The lumbar plexus is derived from the anterior rami of the L1 through L4 nerve roots. These rami pass downward and laterally along the psoas major muscle where they eventually form the plexus, while within the psoas they divide into anterior and posterior branches. The posterior branches of anterior rami, L2–L4, become the femoral nerve, which exits from the lateral aspect of the psoas, traveling through the iliacus and under the inguinal ligament to the anterior thigh. The lumbar plexus also gives off the lateral femoral cutaneous nerve of the thigh, iliohypogastric, ilioinguinal, and genitofemoral nerves [10].

The kidneys are anterior to the diaphragm, the medial and lateral arcuate ligaments, psoas major, quadratus lumborum and the aponeurotic tendon of transversus abdominis, the subcostal vessels and subcostal, iliohypogastric, and ilioinguinal nerves.

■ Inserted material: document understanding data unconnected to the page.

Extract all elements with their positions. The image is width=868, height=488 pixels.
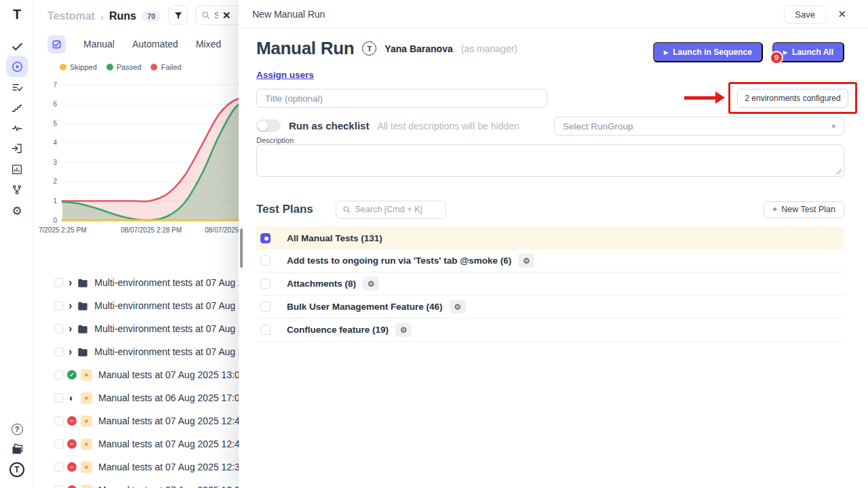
search-placeholder: Search [Cmd + K] [355,205,422,214]
tab-automated[interactable]: Automated [132,39,178,49]
test-plan-checkbox-checked[interactable] [260,233,271,243]
status-failed-icon: − [67,485,77,488]
folder-icon [77,301,88,310]
sidebar-item-tests[interactable] [0,39,34,54]
chevron-right-icon[interactable]: › [68,323,72,334]
test-plan-row[interactable]: Confluence feature (19) ⚙ [256,319,844,342]
run-label: Multi-environment tests at 07 Aug 202 [94,300,254,311]
manager-name: Yana Baranova [384,43,452,54]
svg-text:4: 4 [53,139,57,146]
test-plan-settings-button[interactable]: ⚙ [450,300,466,314]
breadcrumb-root[interactable]: Testomat [47,10,95,22]
run-checkbox[interactable] [54,485,64,488]
run-checkbox[interactable] [54,462,64,472]
test-plans-search-input[interactable]: Search [Cmd + K] [336,201,446,219]
x-axis-label-2: 08/07/2025 2:28 PM [121,226,182,234]
test-plan-row[interactable]: Bulk User Management Feature (46) ⚙ [256,296,844,319]
sidebar-item-account[interactable]: T [0,462,34,478]
launch-all-button[interactable]: ▶ Launch All [772,42,844,62]
git-branch-icon [11,184,23,196]
gear-icon: ⚙ [368,279,375,289]
test-plan-label: Attachments (8) [287,279,356,289]
tab-manual[interactable]: Manual [83,39,115,49]
sidebar-item-runs-active[interactable] [0,56,34,77]
list-check-icon [11,81,24,94]
description-label: Description [256,136,294,144]
test-plan-row[interactable]: Add tests to ongoing run via 'Tests' tab… [256,249,844,272]
svg-text:3: 3 [53,159,57,166]
filter-button[interactable] [168,5,188,25]
assign-users-link[interactable]: Assign users [256,70,314,80]
folder-icon [77,278,88,287]
panel-scrollbar[interactable] [240,228,243,268]
run-checkbox[interactable] [54,324,64,333]
title-input[interactable]: Title (optional) [256,89,547,108]
sidebar-item-milestones[interactable] [0,100,34,115]
run-checkbox[interactable] [54,439,64,449]
sidebar-item-branches[interactable] [0,182,34,197]
run-checkbox[interactable] [54,347,64,357]
run-checkbox[interactable] [54,278,64,287]
sidebar-item-plans[interactable] [0,80,34,95]
app-logo[interactable]: T [0,5,34,23]
rungroup-select[interactable]: Select RunGroup ▾ [554,117,844,136]
resize-handle-icon[interactable] [835,168,842,174]
play-icon: ▶ [783,49,787,56]
launch-in-sequence-button[interactable]: ▶ Launch in Sequence [653,42,763,62]
chevron-right-icon[interactable]: › [68,300,72,311]
tab-mixed[interactable]: Mixed [196,39,221,49]
description-textarea[interactable] [256,144,844,177]
manual-run-icon: ✶ [81,369,92,381]
run-label: Manual tests at 07 Aug 2025 12:43 [98,415,245,426]
test-plan-checkbox[interactable] [260,325,271,335]
manager-role-note: (as manager) [461,43,517,54]
run-label: Multi-environment tests at 07 Aug 202 [94,323,254,334]
search-icon [342,205,351,214]
stairs-icon [11,102,23,114]
sidebar-item-help[interactable]: ? [0,422,34,436]
runs-active-highlight [6,56,28,77]
test-plans-header: Test Plans Search [Cmd + K] + New Test P… [256,199,844,220]
tab-all-runs[interactable] [47,35,66,54]
search-clear-button[interactable]: ✕ [218,7,235,24]
test-plan-settings-button[interactable]: ⚙ [363,277,379,291]
test-plan-label: All Manual Tests (131) [287,233,382,243]
sidebar-item-settings[interactable]: ⚙ [0,203,34,218]
sidebar-item-analytics[interactable] [0,162,34,177]
svg-text:2: 2 [53,178,57,185]
run-checkbox[interactable] [54,393,64,403]
new-test-plan-button[interactable]: + New Test Plan [764,201,844,218]
test-plan-row[interactable]: All Manual Tests (131) [256,226,844,249]
checklist-hint: All test descriptions will be hidden [377,121,519,131]
test-plan-row[interactable]: Attachments (8) ⚙ [256,272,844,296]
test-plan-settings-button[interactable]: ⚙ [518,253,534,268]
status-partial-icon: ◐ [67,393,77,403]
run-label: Manual tests at 07 Aug 2025 12:3 [98,485,240,488]
chevron-right-icon[interactable]: › [68,277,72,288]
test-plan-checkbox[interactable] [260,302,271,312]
run-checkbox[interactable] [54,416,64,426]
run-checkbox[interactable] [54,370,64,380]
annotation-arrow [684,96,716,100]
close-icon[interactable]: ✕ [837,8,846,20]
manual-run-icon: ✶ [81,392,92,404]
test-plan-checkbox[interactable] [260,279,271,289]
test-plan-checkbox[interactable] [260,256,271,266]
run-title-row: Manual Run T Yana Baranova (as manager) [256,38,517,59]
sidebar-item-activity[interactable] [0,121,34,136]
runs-count-badge: 70 [142,11,161,22]
status-failed-icon: − [67,462,77,472]
sign-in-icon [11,142,23,155]
save-button[interactable]: Save [784,5,826,24]
funnel-icon [174,11,183,20]
status-failed-icon: − [67,439,77,449]
chevron-right-icon[interactable]: › [68,346,72,357]
svg-text:5: 5 [53,120,57,127]
environments-configured-button[interactable]: 2 environments configured [737,89,848,108]
test-plan-label: Bulk User Management Feature (46) [287,302,443,312]
test-plan-settings-button[interactable]: ⚙ [395,323,412,337]
sidebar-item-projects[interactable] [0,442,34,455]
run-checkbox[interactable] [54,301,64,310]
sidebar-item-import[interactable] [0,141,34,156]
checklist-toggle[interactable] [256,119,281,132]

According to our study, the author guessed that femoral nerve injury may occur due to kidney surroundings and proximity with lumbar plexus, nerve roots, iliopsoas muscle, and its blood supply. So when cyst was ruptured, ethanol exposure to near proximity and systemic absorption by vessels could cause drunken status and also neurodegenerative change in lumbar plexus. In our case, it was accidentally damaged femoral nerve.

Meralgia paresthetica was a differential diagnosis for our patient. The symptoms of lateral femoral cutaneous nerve entrapment, commonly known as “meralgia paresthetica,” include sensory loss, pain, and dysesthesia in part of the area supplied by the nerve. There is no motor component to the nerve, and therefore weakness is not a part of this syndrome. Symptoms often are worsened by standing or walking. Reflexes should remain intact. Our patient had pain, weakness, and paresthesia in anteromedial aspect of right thigh; also right knee deep tendon reflex (DTR) was absent, and so this differential diagnosis was ruled out for him. In conclusion, percutaneous renal cyst ethanol sclerotherapy appears to be not safe completely.

Femoral nerve injury caused by percutaneous simple renal cysts with ethanol is a very rare complication of the procedure. The main fault of the urologist who carried out the percutaneous procedure is to perform the procedure under only ultra sonography (US) guidance. Although the Akinci et al. study [11] in year 2005 suggested percutaneous alcohol sclerotherapy with needle aspiration or catheter drainage under US (preferable in cases of shallow and/or larger (>6 cm) cysts) or CT (suitable for treating deeper and/or smaller (<6 cm) cysts) guidance as an effective and safe method for treating symptomatic simple renal cysts, his study in year 2008 suggested catheter insertion for cysts larger than 4 cm in diameter under guidance of US and fluoroscopy [12]; so the authors believe that this procedure should be performed under US combined with fluoroscopic guidance in huge simple renal cyst for decrease in any similar complication.

To the best of our knowledge, this is the first report of femoral nerve injury caused by percutaneous simple renal cyst sclerotherapy with ethanol. This rare event has not been described previously; so physicians should be aware of the possibility of this complication. We suggest that it should be compared with another similar experience.